(Stored data)
####

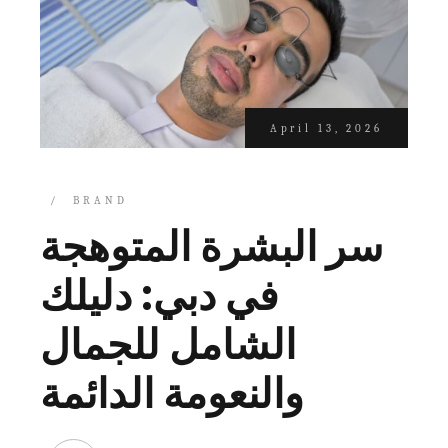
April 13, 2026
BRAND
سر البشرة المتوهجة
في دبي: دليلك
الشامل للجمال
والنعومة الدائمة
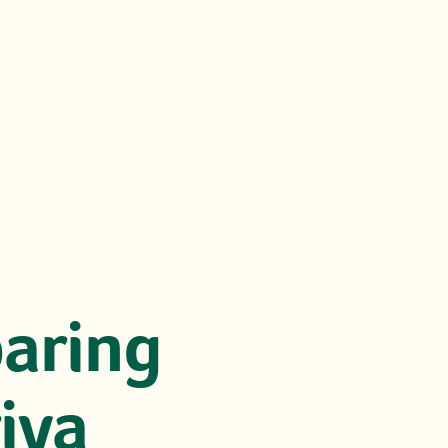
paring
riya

####

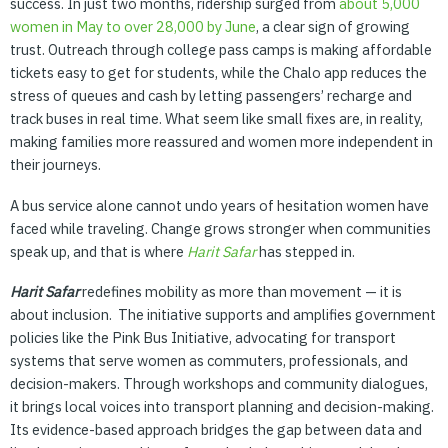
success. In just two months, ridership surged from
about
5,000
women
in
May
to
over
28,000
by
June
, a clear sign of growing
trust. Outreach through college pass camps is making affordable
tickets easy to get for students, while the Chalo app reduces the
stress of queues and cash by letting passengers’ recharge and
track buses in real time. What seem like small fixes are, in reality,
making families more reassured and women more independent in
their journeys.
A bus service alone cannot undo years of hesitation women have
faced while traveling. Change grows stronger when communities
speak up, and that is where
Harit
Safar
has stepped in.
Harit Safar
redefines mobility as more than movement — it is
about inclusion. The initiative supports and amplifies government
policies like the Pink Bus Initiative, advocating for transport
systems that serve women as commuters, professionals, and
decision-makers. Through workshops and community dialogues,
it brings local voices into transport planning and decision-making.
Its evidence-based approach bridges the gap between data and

####

Within the data above, the lines from the one with "making families more" to the one with "has stepped in." must be repeated exactly; no other line belongs in the answer.

making families more reassured and women more independent in
their journeys.
A bus service alone cannot undo years of hesitation women have
faced while traveling. Change grows stronger when communities
speak up, and that is where
Harit
Safar
has stepped in.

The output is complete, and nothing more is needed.